Auch im Baugewerbe, das trotz Corona boomt, sind die Firmen im Dezember wieder zurückhaltender als im November, als der Teilindikator für die Branche auf den höchsten Stand seit Mai 2019 geklettert warfare. Ihre Beschäftigungserwartungen liegen zum Jahresende aber immer noch deutlich über den Werten aus dem Frühjahr und Sommer.
Der Handel, der einen erheblichen Teil seines Jahresumsatzes im Weihnachtsgeschäft erzielt, geht derzeit durch ein Wechselbad der Gefühle. Lockerungen wie in Niedersachsen, wo das Oberverwaltungsgericht jüngst die 2G-Regel für den Zugang zu Geschäften kippte, stehen anhaltende Diskussionen über die Notwendigkeit eines neuerlichen bundesweiten Lockdowns gegenüber. Entsprechend lassen die Einzelhandelsunternehmen Vorsicht walten und wollen momentan kaum neues Private einstellen.
Auch wenn die Coronasorgen wieder zunehmen, hat der Arbeitsmarkt die Pandemie bisher intestine verkraftet – und die Bundesagentur für Arbeit (BA) sieht ihn auch weiter auf Erholungskurs. So ist etwa bei der Zahl der bei der BA gemeldeten offenen Arbeitsstellen der coronabedingte Einbruch aus dem Jahr 2020 inzwischen mehr als ausgeglichen.
Berücksichtigt man auch die nicht gemeldeten Stellenangebote, so gab es laut Institut für Arbeitsmarkt- und Berufsforschung (IAB) im dritten Quartal in Deutschland knapp 1,4 Millionen offene Stellen – leicht mehr als im dritten Quartal 2019.
Rund ein Fünftel der Arbeitnehmer arbeitet im Niedriglohnsektor
Neue Nahrung in der Debatte um die von der Ampelregierung geplante Anhebung des Mindestlohns auf zwölf Euro lieferte am Montag das Statistische Bundesamt. Demnach würden knapp 7,2 Millionen Beschäftigte von dieser Erhöhung profitieren.

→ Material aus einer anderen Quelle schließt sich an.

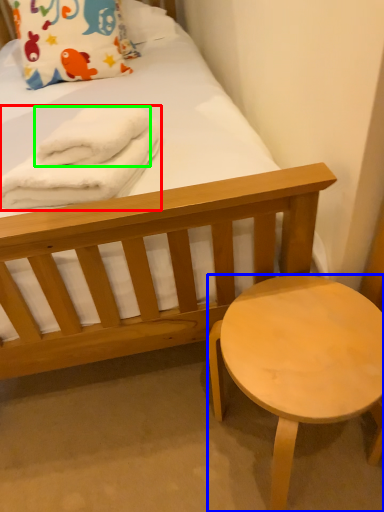 Question: Which object is the closest to the bath towel (highlighted by a red box)? Choose among these: stool (highlighted by a blue box) or bath towel (highlighted by a green box).

Choices:
 (A) stool
 (B) bath towel

Answer: (B) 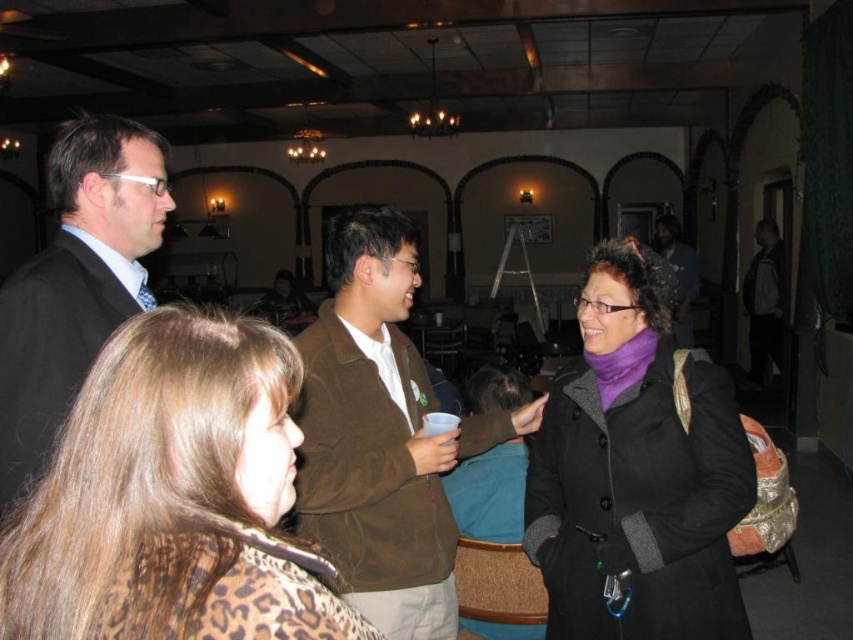 Question: Which of the following is the farthest from the observer?

Choices:
 (A) brown suede jacket at center
 (B) leopard print scarf at lower left

Answer: (A)

Question: From the image, what is the correct spatial relationship of matte black coat at center in relation to dark brown leather jacket at center?

Choices:
 (A) above
 (B) below

Answer: (B)

Question: Is matte black suit at left below dark brown leather jacket at center?

Choices:
 (A) yes
 (B) no

Answer: (A)

Question: Which is nearer to the dark brown leather jacket at center?

Choices:
 (A) leopard print scarf at lower left
 (B) brown suede jacket at center

Answer: (B)

Question: Which object is positioned farthest from the brown suede jacket at center?

Choices:
 (A) matte black coat at center
 (B) matte black suit at left
 (C) leopard print scarf at lower left
 (D) dark gray jacket at right

Answer: (D)

Question: Can you confirm if matte black coat at center is thinner than dark gray jacket at right?

Choices:
 (A) yes
 (B) no

Answer: (B) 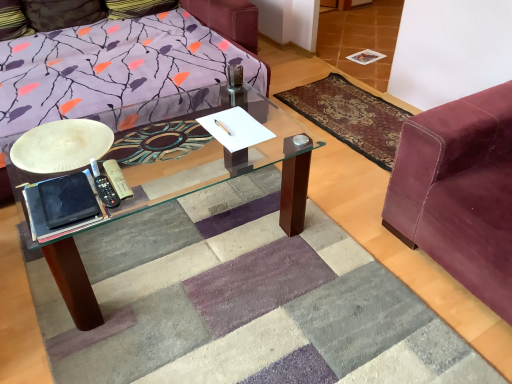 Question: Is the depth of white matte plate at left greater than that of velvet maroon couch at right?

Choices:
 (A) no
 (B) yes

Answer: (B)

Question: Is white matte plate at left at the left side of velvet maroon couch at right?

Choices:
 (A) yes
 (B) no

Answer: (A)

Question: Considering the relative sizes of white matte plate at left and velvet maroon couch at right in the image provided, is white matte plate at left thinner than velvet maroon couch at right?

Choices:
 (A) no
 (B) yes

Answer: (B)

Question: Is white matte plate at left shorter than velvet maroon couch at right?

Choices:
 (A) no
 (B) yes

Answer: (B)

Question: From the image's perspective, would you say white matte plate at left is shown under velvet maroon couch at right?

Choices:
 (A) yes
 (B) no

Answer: (B)

Question: Considering the relative sizes of white matte plate at left and velvet maroon couch at right in the image provided, is white matte plate at left smaller than velvet maroon couch at right?

Choices:
 (A) yes
 (B) no

Answer: (A)

Question: Can you confirm if velvet-like burgundy mat at right is wider than velvet pillow at upper left?

Choices:
 (A) yes
 (B) no

Answer: (A)

Question: Is velvet-like burgundy mat at right next to velvet pillow at upper left?

Choices:
 (A) no
 (B) yes

Answer: (A)

Question: Could velvet pillow at upper left be considered to be inside velvet-like burgundy mat at right?

Choices:
 (A) no
 (B) yes

Answer: (A)

Question: Is velvet-like burgundy mat at right not near velvet pillow at upper left?

Choices:
 (A) no
 (B) yes

Answer: (B)

Question: Is velvet-like burgundy mat at right to the right of velvet pillow at upper left from the viewer's perspective?

Choices:
 (A) yes
 (B) no

Answer: (A)

Question: Does velvet-like burgundy mat at right appear on the left side of velvet pillow at upper left?

Choices:
 (A) yes
 (B) no

Answer: (B)

Question: From a real-world perspective, is velvet pillow at upper left beneath velvet maroon couch at right?

Choices:
 (A) no
 (B) yes

Answer: (A) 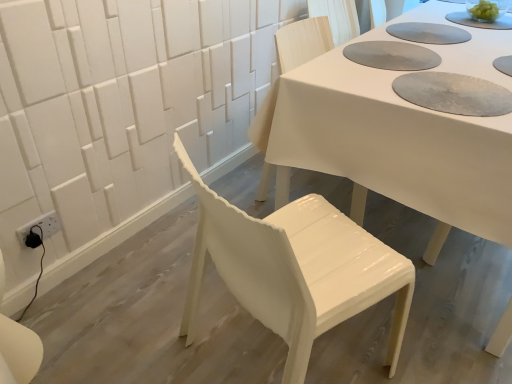 In order to click on vacant area that is in front of textured gray paper plate at upper center in this screenshot , I will do `click(421, 83)`. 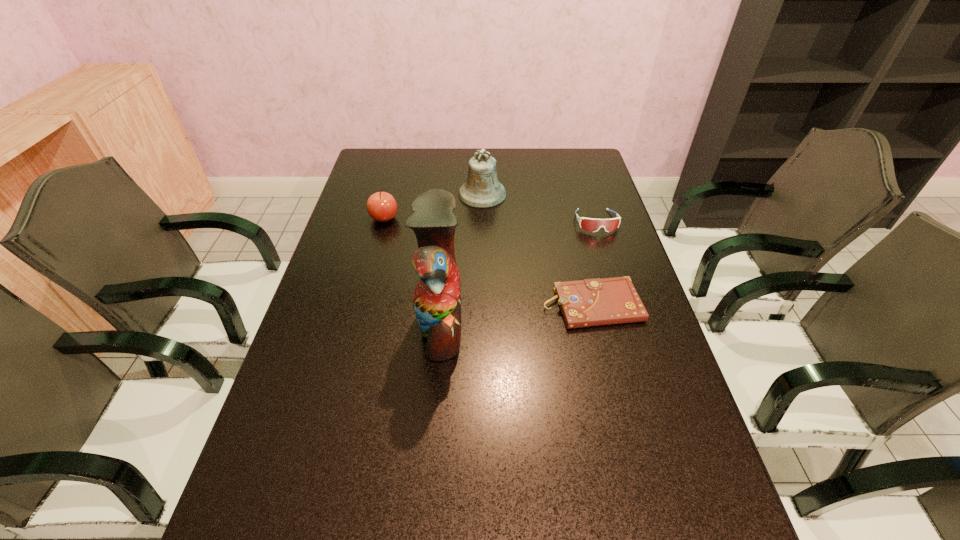 The height and width of the screenshot is (540, 960). I want to click on the tallest object, so click(437, 297).

Where is `bell`? bell is located at coordinates (481, 189).

Locate an element on the screen. The height and width of the screenshot is (540, 960). the fourth shortest object is located at coordinates (481, 189).

At what (x,y) coordinates should I click in order to perform the action: click on the leftmost object. Please return your answer as a coordinate pair (x, y). The height and width of the screenshot is (540, 960). Looking at the image, I should click on (381, 206).

You are a GUI agent. You are given a task and a screenshot of the screen. Output one action in this format:
    pyautogui.click(x=<x>, y=<y>)
    Task: Click on the apple
    
    Given the screenshot: What is the action you would take?
    pyautogui.click(x=381, y=206)

This screenshot has height=540, width=960. What are the coordinates of `goggles` in the screenshot? It's located at (589, 224).

Where is `the shortest object`? The width and height of the screenshot is (960, 540). the shortest object is located at coordinates (590, 302).

What are the coordinates of `vacant position located 0.270m at the face of the tallest object` in the screenshot? It's located at (571, 324).

At what (x,y) coordinates should I click in order to perform the action: click on free space located 0.360m on the front of the second tallest object. Please return your answer as a coordinate pair (x, y). Looking at the image, I should click on (483, 285).

The image size is (960, 540). I want to click on free spot located on the front of the leftmost object, so click(368, 280). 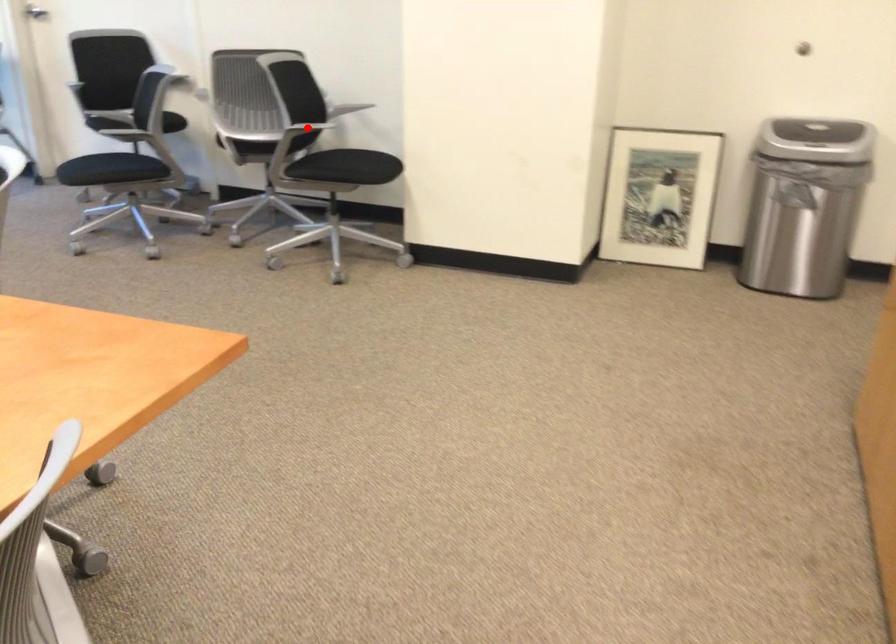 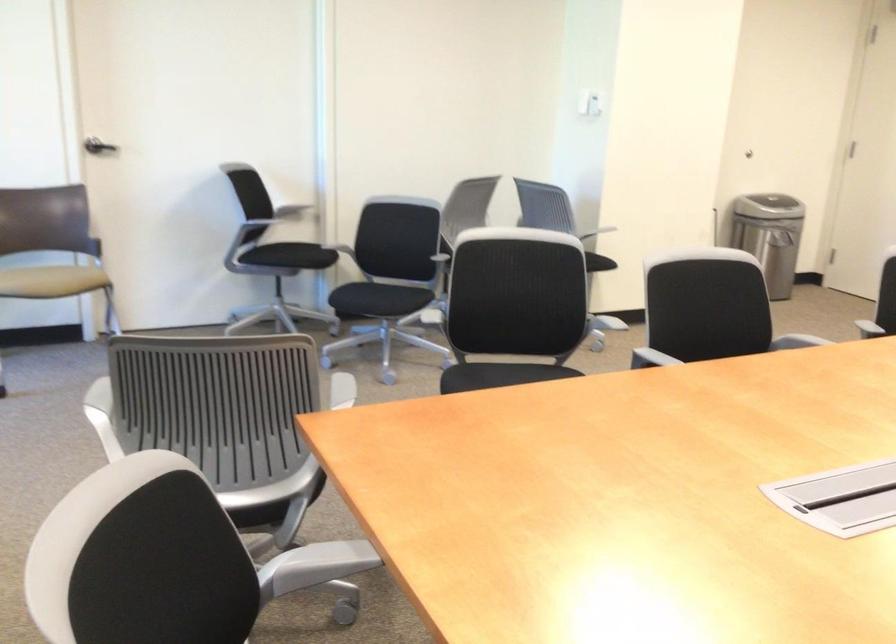 Question: I am providing you with two images of the same scene from different viewpoints. A red point is marked on the first image. At the location where the point appears in image 1, is it still visible in image 2?

Choices:
 (A) Yes
 (B) No

Answer: (B) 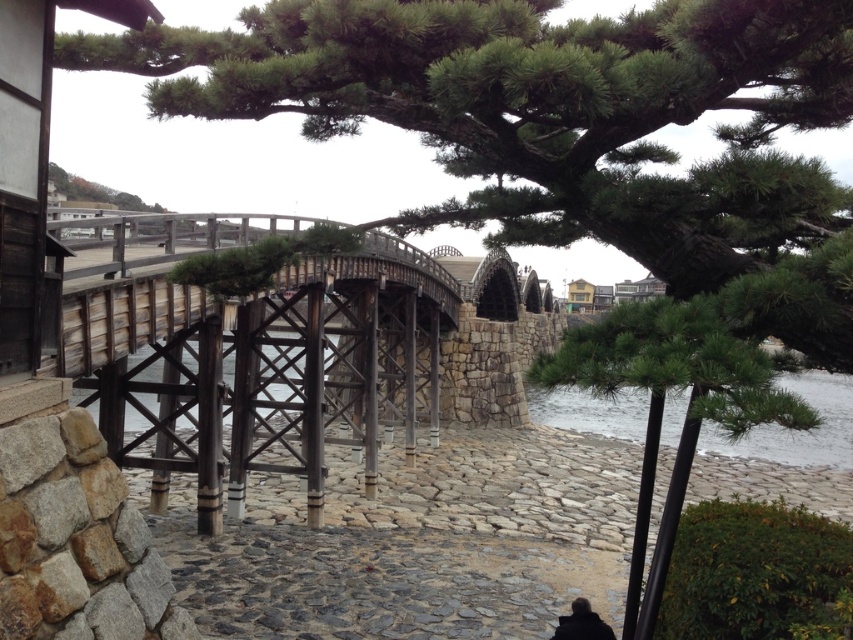 Question: Can you confirm if clear water at lower right is positioned to the right of black matte person at lower right?

Choices:
 (A) yes
 (B) no

Answer: (A)

Question: In this image, where is clear water at lower right located relative to black matte person at lower right?

Choices:
 (A) right
 (B) left

Answer: (A)

Question: Is clear water at lower right thinner than black matte person at lower right?

Choices:
 (A) no
 (B) yes

Answer: (A)

Question: Among these objects, which one is farthest from the camera?

Choices:
 (A) clear water at lower right
 (B) black matte person at lower right

Answer: (B)

Question: Which point appears farthest from the camera in this image?

Choices:
 (A) (560, 618)
 (B) (647, 401)

Answer: (B) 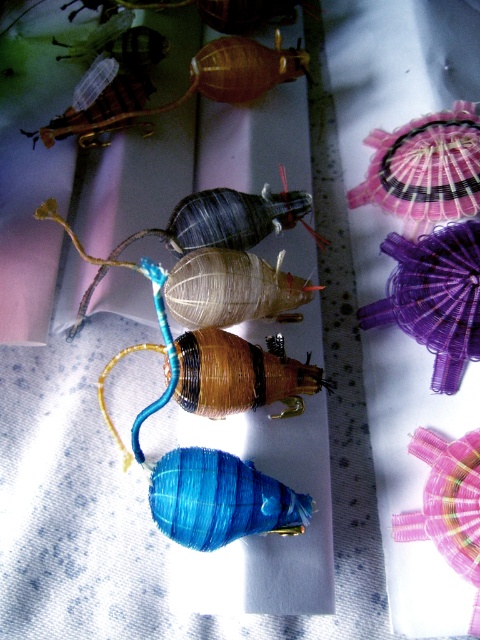 Who is more distant from viewer, (x=123, y=241) or (x=211, y=81)?

The point (x=211, y=81) is behind.

Is matte blue spool at center positioned before translucent amber shell at upper center?

That is True.

Is point (184, 256) farther from camera compared to point (251, 45)?

No.

The width and height of the screenshot is (480, 640). Find the location of `matte blue spool at center`. matte blue spool at center is located at coordinates (204, 227). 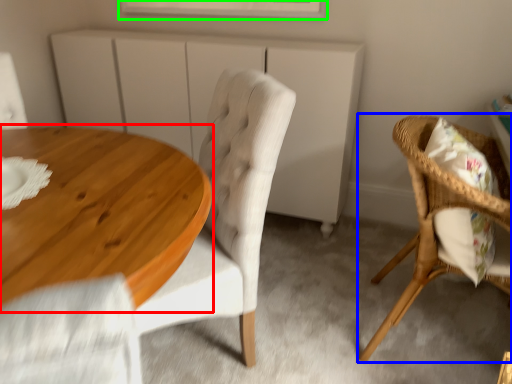 Question: Considering the real-world distances, which object is closest to coffee table (highlighted by a red box)? chair (highlighted by a blue box) or window (highlighted by a green box).

Choices:
 (A) chair
 (B) window

Answer: (A) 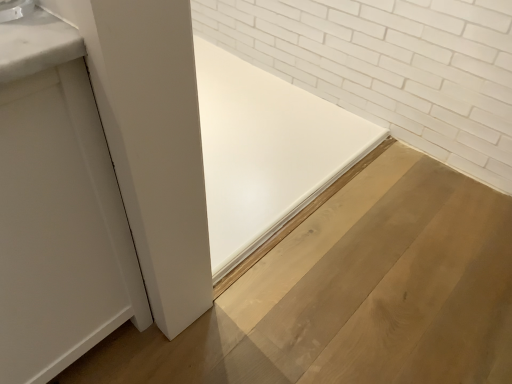 Question: In the image, is white matte door at left positioned in front of or behind natural wood plywood at center?

Choices:
 (A) front
 (B) behind

Answer: (A)

Question: Is white matte door at left inside or outside of natural wood plywood at center?

Choices:
 (A) inside
 (B) outside

Answer: (B)

Question: Considering the real-world distances, which object is farthest from the satin nickel faucet at upper left?

Choices:
 (A) white matte door at left
 (B) natural wood plywood at center

Answer: (B)

Question: Which of these objects is positioned closest to the white matte door at left?

Choices:
 (A) satin nickel faucet at upper left
 (B) natural wood plywood at center

Answer: (A) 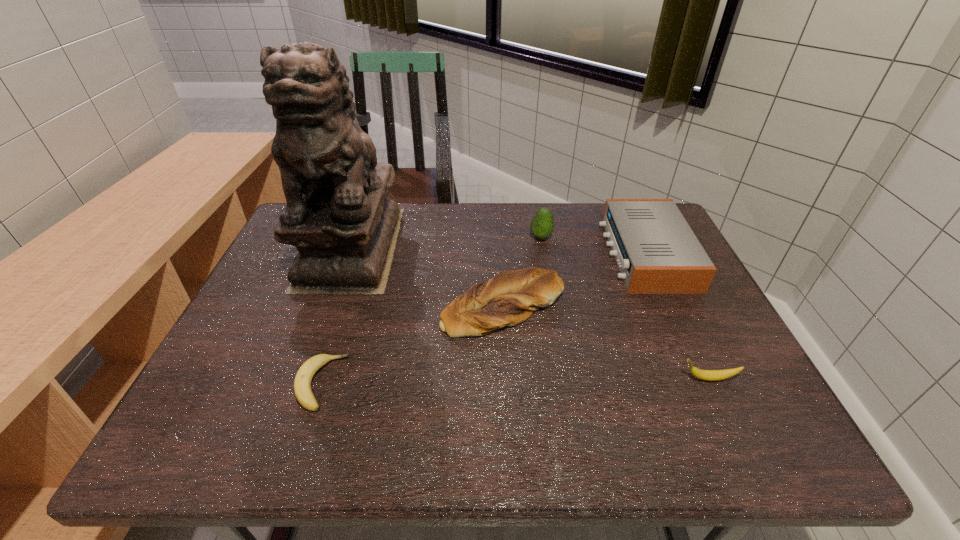 Where is `free spot at the near right corner of the desktop`? The image size is (960, 540). free spot at the near right corner of the desktop is located at coordinates (768, 440).

The width and height of the screenshot is (960, 540). In order to click on vacant space in between the tallest object and the avocado in this screenshot , I will do `click(446, 242)`.

This screenshot has height=540, width=960. I want to click on free point between the second shortest object and the shortest object, so click(515, 381).

Where is `vacant region between the second shortest object and the radio receiver`? Image resolution: width=960 pixels, height=540 pixels. vacant region between the second shortest object and the radio receiver is located at coordinates (677, 316).

You are a GUI agent. You are given a task and a screenshot of the screen. Output one action in this format:
    pyautogui.click(x=<x>, y=<y>)
    Task: Click on the empty location between the avocado and the fourth shortest object
    The height and width of the screenshot is (540, 960).
    Given the screenshot: What is the action you would take?
    pyautogui.click(x=593, y=246)

This screenshot has width=960, height=540. In order to click on unoccupied area between the sculpture and the radio receiver in this screenshot , I will do `click(498, 251)`.

The image size is (960, 540). I want to click on free space that is in between the third tallest object and the avocado, so click(593, 246).

You are a GUI agent. You are given a task and a screenshot of the screen. Output one action in this format:
    pyautogui.click(x=<x>, y=<y>)
    Task: Click on the vacant area that lies between the bread and the shortest object
    The image size is (960, 540).
    Given the screenshot: What is the action you would take?
    pyautogui.click(x=412, y=345)

Locate which object is the fifth closest to the bread. Please provide its 2D coordinates. Your answer should be formatted as a tuple, i.e. [(x, y)], where the tuple contains the x and y coordinates of a point satisfying the conditions above.

[(708, 375)]

Where is `the closest object to the bread`? Image resolution: width=960 pixels, height=540 pixels. the closest object to the bread is located at coordinates (338, 215). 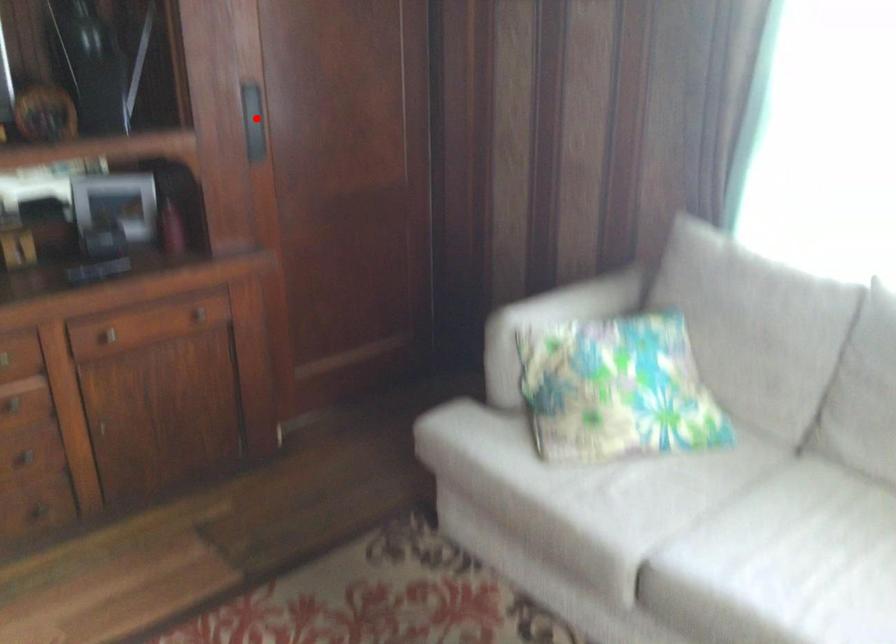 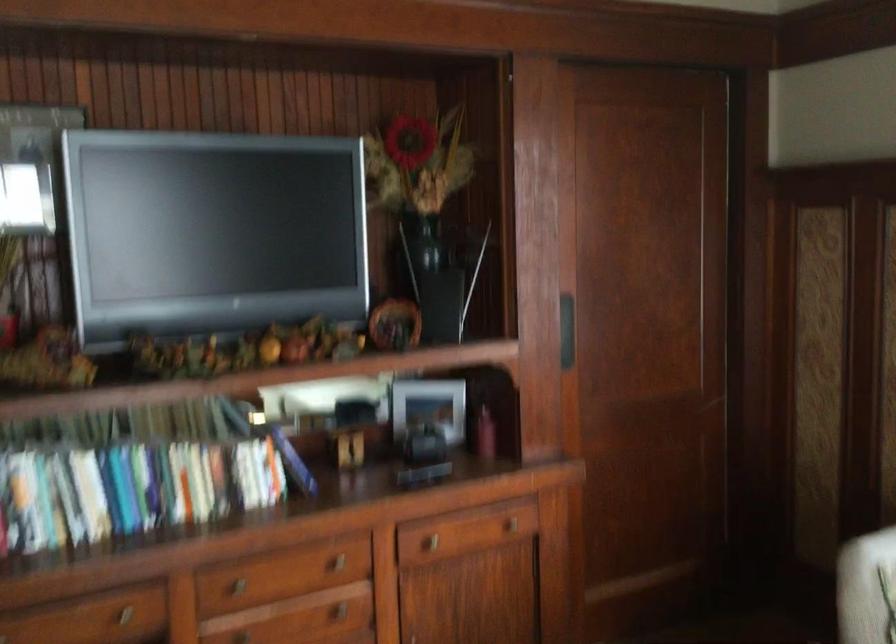 Locate, in the second image, the point that corresponds to the highlighted location in the first image.

(565, 330) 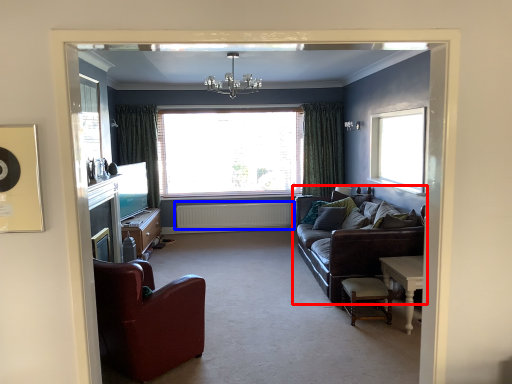 Question: Which object is further to the camera taking this photo, studio couch (highlighted by a red box) or radiator (highlighted by a blue box)?

Choices:
 (A) studio couch
 (B) radiator

Answer: (B) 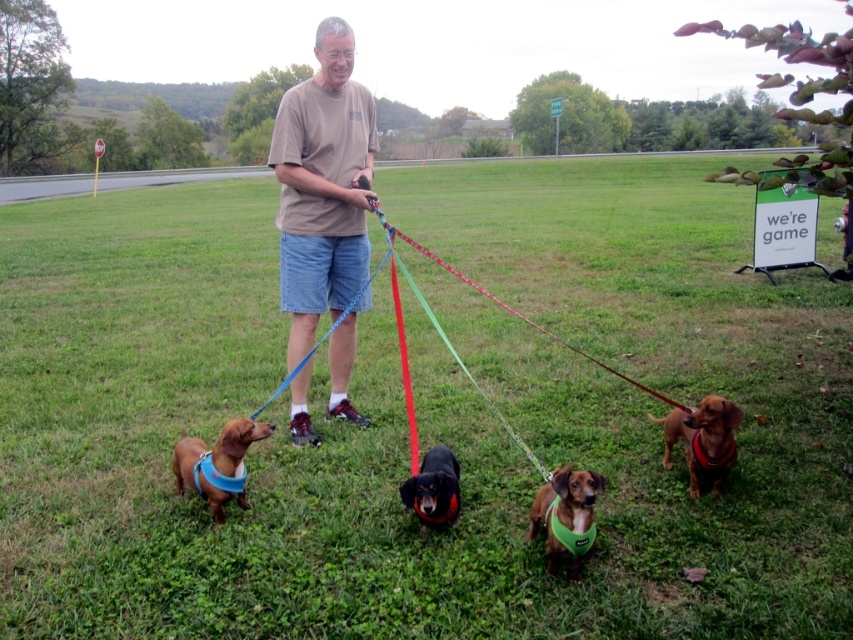 Between brown fabric dog at lower left and red nylon leash at center, which one has more height?

red nylon leash at center is taller.

Does brown fabric dog at lower left have a greater width compared to red nylon leash at center?

Yes, brown fabric dog at lower left is wider than red nylon leash at center.

Which is in front, point (235, 449) or point (462, 364)?

Point (235, 449)

Where is `brown fabric dog at lower left`? This screenshot has height=640, width=853. brown fabric dog at lower left is located at coordinates (218, 464).

Can you confirm if brown fabric dog at lower left is positioned above black smooth dachshund at center?

Correct, brown fabric dog at lower left is located above black smooth dachshund at center.

Does brown fabric dog at lower left have a larger size compared to black smooth dachshund at center?

Indeed, brown fabric dog at lower left has a larger size compared to black smooth dachshund at center.

The image size is (853, 640). I want to click on brown fabric dog at lower left, so click(218, 464).

Does brown fabric dog at lower left appear on the left side of brown fabric dog at lower right?

Yes, brown fabric dog at lower left is to the left of brown fabric dog at lower right.

Is point (218, 472) positioned in front of point (670, 426)?

Yes, point (218, 472) is in front of point (670, 426).

This screenshot has width=853, height=640. In order to click on brown fabric dog at lower left in this screenshot , I will do `click(218, 464)`.

The height and width of the screenshot is (640, 853). Find the location of `brown fabric dog at lower left`. brown fabric dog at lower left is located at coordinates (218, 464).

Insgesamt arbeiteten nach Angaben der Statistiker im April rund 7,8 Millionen Menschen im Niedriglohnsektor, das entspricht rund einem Fünftel aller Arbeitnehmer. Sie verdienen weniger als zwei Drittel des mittleren Lohns aller Beschäftigten. Diese Niedriglohnschwelle liegt aktuell bei 12,27 Euro brutto je Stunde.